When the deal was first announced in 2015, there were the usual objections to it in Europe, both at parliamentarian and NGO levels. There were protests and slogans, the most popular of which was “Humans are not bargaining chips,” which is a noble sentiment in itself no doubt, but it completely covered up the fact of who it was that was doing the bargaining.

The protestors in Europe would have been wiser to carry banners that said “Stop making promises that you have no intention of keeping to Turkey hoping they will stop refugees who are fleeing wars that are being fought with weapons that have been produced in our countries.” The production of those weapons themselves are a manifestation of Europe’s Faust complex, the knowledgeable scholar who experiments in his laboratory, to advance human progress, and just so happens to be led to discover things like the phosphorous bomb.

“The British military also used white phosphorus bombs against Kurdish villagers and Al-Habbaniyah in Al-Anbar province during the Great Iraqi Revolution of 1920,” Wikipedia tells us. But Faust really means well, until Mephistopheles in some shape or other tempts him to do evil. And even then, as Goethe reminds us, because he repents, Faust is forgiven in the end. This is the wishful thinking and legitimation with which Europe has been playing with other countries’ borders, since – well, you know when.Faust’s deal has been working well, The Week tells its readers. The deal has resulted in a whopping number of 3,500 Syrians (how will Europe cope?) resettling in the EU, mostly Germany. It only seems fitting that those 3,500 Syrians will end up having Turkish neighbors as well. The piece talks about a “diffusion of the migration crisis,” in which ruling European parties have assured their voters that they are making Turkey lock up the gates and look after the refugees.
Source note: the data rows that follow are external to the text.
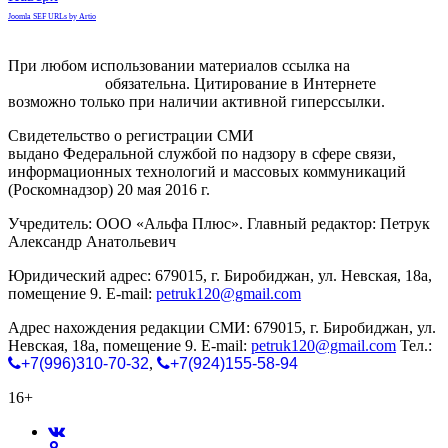
Joomla SEF URLs by Artio
При любом использовании материалов ссылка на
gorodnabire.ru
обязательна. Цитирование в Интернете
возможно только при наличии активной гиперссылки.
Свидетельство о регистрации СМИ
ЭЛ № ФС 77-65771
выдано Федеральной службой по надзору в сфере связи,
информационных технологий и массовых коммуникаций
(Роскомнадзор) 20 мая 2016 г.
Учредитель: ООО «Альфа Плюс». Главный редактор: Петрук
Александр Анатольевич
Юридический адрес: 679015, г. Биробиджан, ул. Невская, 18а,
помещение 9. E-mail:
petruk120@gmail.com
Адрес нахождения редакции СМИ: 679015, г. Биробиджан, ул.
Невская, 18а, помещение 9. E-mail:
petruk120@gmail.com
Тел.:
+7(996)310-70-32
,
+7(924)155-58-94
16+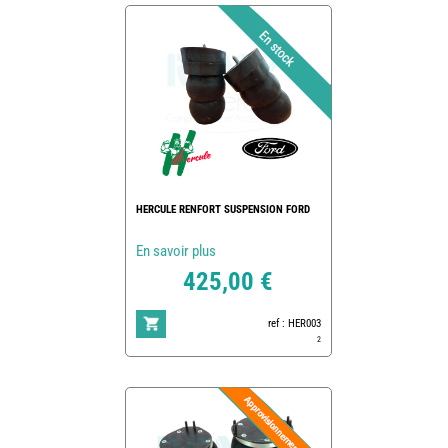
HERCULE RENFORT SUSPENSION FORD
En savoir plus
425,00 €
ref : HER003
2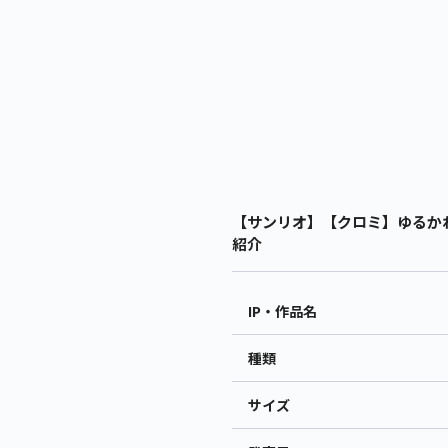
【サンリオ】【クロミ】ゆるかわ サン
紹介
IP・作品名
種類
サイズ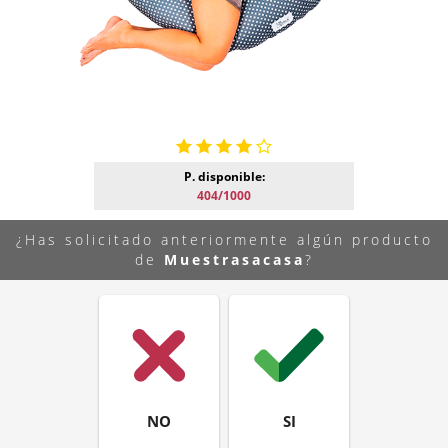
P. disponible:
404/1000
¿Has solicitado anteriormente algún producto
de
Muestrasacasa
?
NO
SI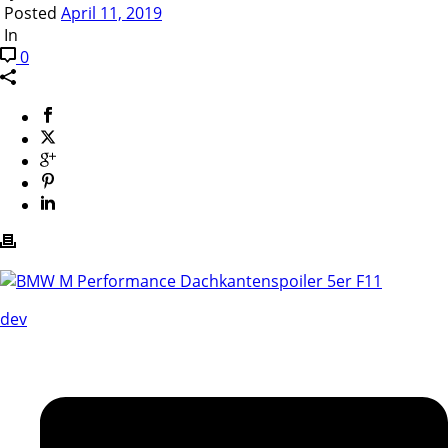
Posted
April 11, 2019
In
0
dev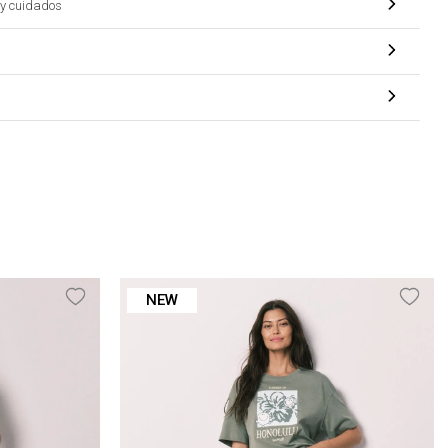
y cuidados
NEW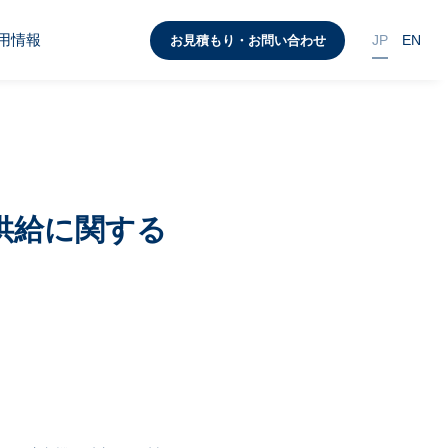
用情報
JP
EN
お見積もり・お問い合わせ
供給に関する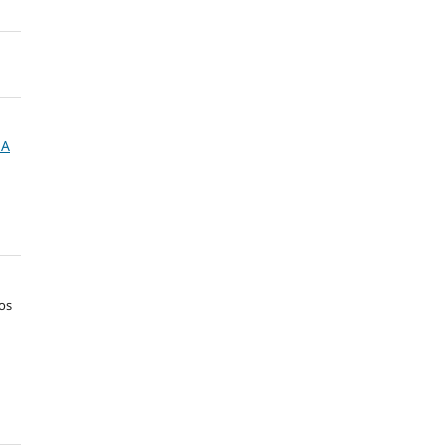
NA
os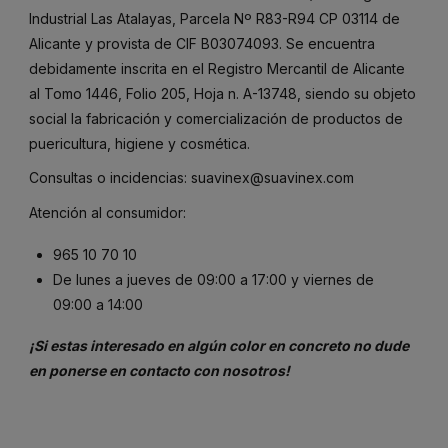
Industrial Las Atalayas, Parcela Nº R83-R94 CP 03114 de
Alicante y provista de CIF B03074093. Se encuentra
debidamente inscrita en el Registro Mercantil de Alicante
al Tomo 1446, Folio 205, Hoja n. A-13748, siendo su objeto
social la fabricación y comercialización de productos de
puericultura, higiene y cosmética.
Consultas o incidencias:
suavinex@suavinex.com
Atención al consumidor:
965 10 70 10
De lunes a jueves de 09:00 a 17:00 y viernes de
09:00 a 14:00
¡Si estas interesado en algún color en concreto no dude
en ponerse en contacto con nosotros!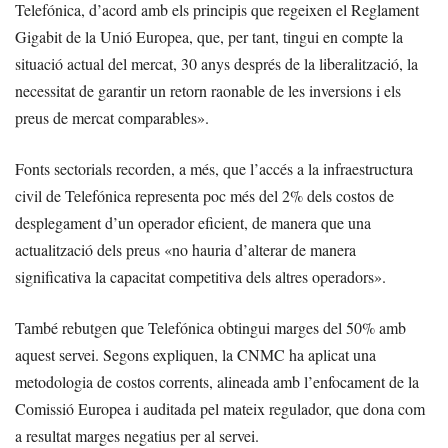
Telefónica, d’acord amb els principis que regeixen el Reglament
Gigabit de la Unió Europea, que, per tant, tingui en compte la
situació actual del mercat, 30 anys després de la liberalització, la
necessitat de garantir un retorn raonable de les inversions i els
preus de mercat comparables».
Fonts sectorials recorden, a més, que l’accés a la infraestructura
civil de Telefónica representa poc més del 2% dels costos de
desplegament d’un operador eficient, de manera que una
actualització dels preus «no hauria d’alterar de manera
significativa la capacitat competitiva dels altres operadors».
També rebutgen que Telefónica obtingui marges del 50% amb
aquest servei. Segons expliquen, la CNMC ha aplicat una
metodologia de costos corrents, alineada amb l’enfocament de la
Comissió Europea i auditada pel mateix regulador, que dona com
a resultat marges negatius per al servei.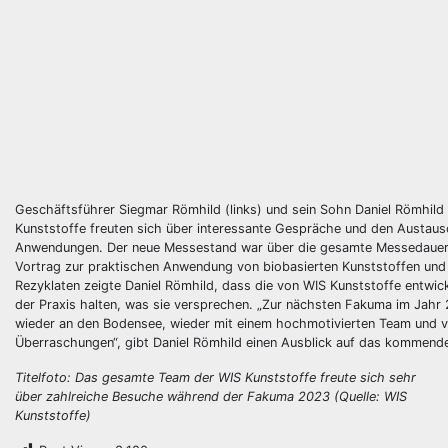
Geschäftsführer Siegmar Römhild (links) und sein Sohn Daniel Römhild 
Kunststoffe freuten sich über interessante Gespräche und den Austaus
Anwendungen. Der neue Messestand war über die gesamte Messedauer 
Vortrag zur praktischen Anwendung von biobasierten Kunststoffen un
Rezyklaten zeigte Daniel Römhild, dass die von WIS Kunststoffe entwic
der Praxis halten, was sie versprechen. „Zur nächsten Fakuma im Jah
wieder an den Bodensee, wieder mit einem hochmotivierten Team und vi
Überraschungen“, gibt Daniel Römhild einen Ausblick auf das kommende
Titelfoto: Das gesamte Team der WIS Kunststoffe freute sich sehr
über zahlreiche Besuche während der Fakuma 2023 (Quelle: WIS
Kunststoffe)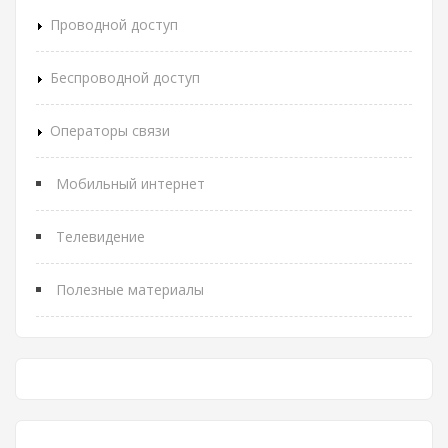
Проводной доступ
Беспроводной доступ
Операторы связи
Мобильный интернет
Телевидение
Полезные материалы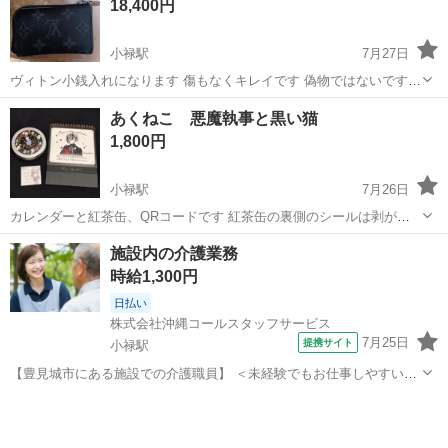
18,400円
小禄駅
7月27日
ヴィトン小銭入れになります 傷もなくキレイです 偽物ではないです
気になる方は連絡お願いします
沖縄
島尻郡
小禄駅
その他
ヴィトン
あくねこ 悪魔執事と黒い猫
1,800円
小禄駅
7月26日
カレンダーと紅茶缶、QRコードです 紅茶缶の裏側のシールは剥がし
てあります 中古にご理解のある方 神経質な方はご遠慮ください
沖縄
豊見城市
小禄駅
その他
施設内の介護業務
時給1,300円
日払い
株式会社沖縄コールスタッフサービス
7月25日
提携サイト
小禄駅
【豊見城市にある施設での介護職員】 ＜未経験でもお仕事しやすい環
境です！＞ ・食事介助 ・口腔ケア ・オムツ交換 などなど 介護とい
沖縄
豊見城市
小禄駅
介護
うと、資格必須のイメージがありますが 無資格でも未経験でも可能な
仕事が、たくさんあるん...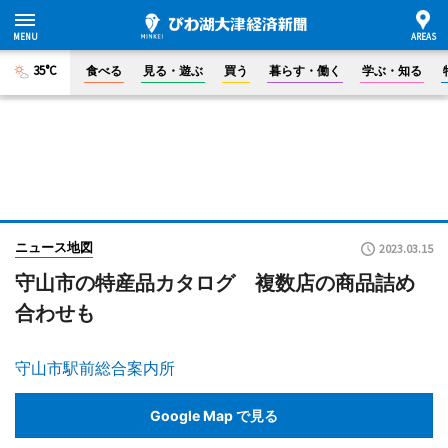
35°C
食べる
見る・遊ぶ
買う
暮らす・働く
学ぶ・知る
ニュース地図
2023.03.15
守山市の特産品カタログ 複数店の商品詰め
合わせも
守山市駅前総合案内所
Google Map で見る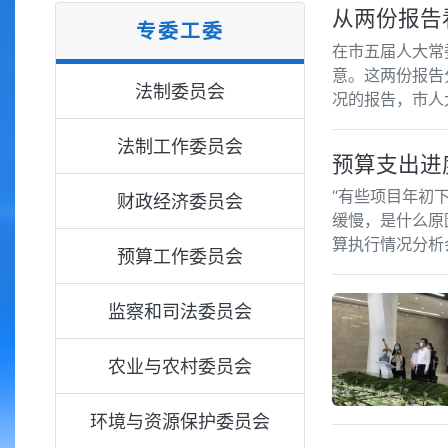
从两份报告
专委工委
在市五届人大常
意。这两份报告
法制委员会
况的报告，市人
法制工作委员会
预算支出进
“有些项目年初
财政经济委员会
缓慢，是什么原
算执行情况分析
预算工作委员会
监察和司法委员会
农业与农村委员会
环境与资源保护委员会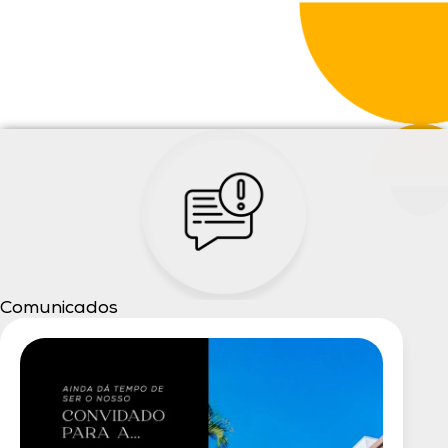
Comunicados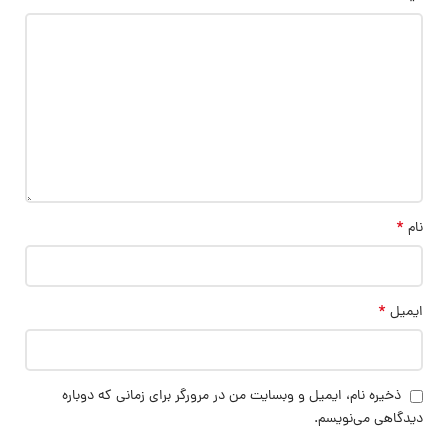
*
نام
*
ایمیل
ذخیره نام، ایمیل و وبسایت من در مرورگر برای زمانی که دوباره
دیدگاهی می‌نویسم.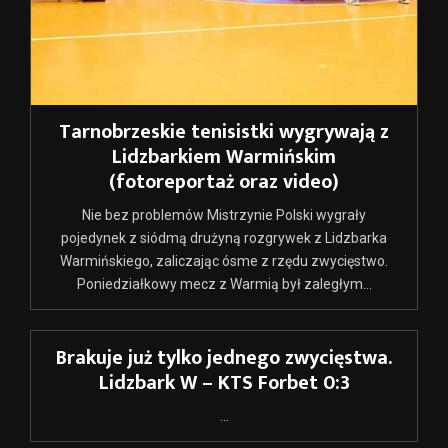
Tarnobrzeskie tenisistki wygrywają z
Lidzbarkiem Warmińskim
(fotoreportaż oraz video)
Nie bez problemów Mistrzynie Polski wygrały
pojedynek z siódmą drużyną rozgrywek z Lidzbarka
Warmińskiego, zaliczając ósme z rzędu zwycięstwo.
Poniedziałkowy mecz z Warmią był zaległym...
Brakuje już tylko jednego zwycięstwa.
Lidzbark W – KTS Forbet 0:3
...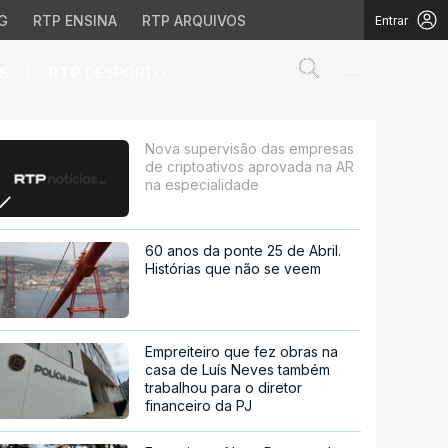
G
RTP ENSINA
RTP ARQUIVOS
Entrar
Abrir campo de
|
S
RTP
DESPORTO
tivos aprovada na AR na
Nova supervisão das empresas
de criptoativos aprovada na AR
na especialidade
60 anos da ponte 25 de Abril.
Histórias que não se veem
Empreiteiro que fez obras na
casa de Luís Neves também
trabalhou para o diretor
financeiro da PJ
Not good for visa free travel, but good for gate keeping, those Turks, Mephistopheles, standing at the gates of Hell, protecting the blue-green promised land of Europe from flames. The EU, in effect, is outsourcing its border control and “humanitarian concerns” to Turkey and other countries, which the piece calls “often poorer ones with dubious human rights records.” Human rights are clearly, in European, or indeed, Faustian rhetoric, the rights of citizens in nation states (particularly those that they helped set up with borders they determined). Those who have left their countries to seek a safe space are not entitled to the same rights, especially not when they are at your doors asking for them.

WHO IS THE DEVIL?

The piece keeps emphasizing the fact that Faust had to act so because “there is no viable alternative.” Another unspoken, Faustian bargain, after that with Turkey, seems to have been struck with Greece. The conditions of the refugees in the Greek islands are so bad, the piece tell us, that they do not try the Aegean route any more. Add to this the usual accusation of the slowness of the Greek courts, and you have a description of Mephistopheles’s minion, hated, but necessary to keep the flow of migrants to a minimum.

Naturally, no piece on Turkey can end without a reference to “[Recep Tayyip] Erdoğan’s increasingly authoritarian rule,” which threatens the end of this Faustian deal, for which Faust seems to have paid very little so far. The EU, on this count, seems to have taken a page out of the U.K.’s book in its relations with the EU itself — barely keeping its end of the bargain, always complaining about the contract, and yet surprised when the other side is just as keen to break off a relationship that promises no benefits. Just as the EU gave up on the U.K. in the end and is now keen to speed up the Brexit process, it could be as likely that Turkey will be the side that slashes this Faustian bargain, and leave Europe with its centuries old metaphors and ways of convincing itself that they are never the ones to blame, that with all their learning and scholarship, they are the ones led astray by devils and their minions.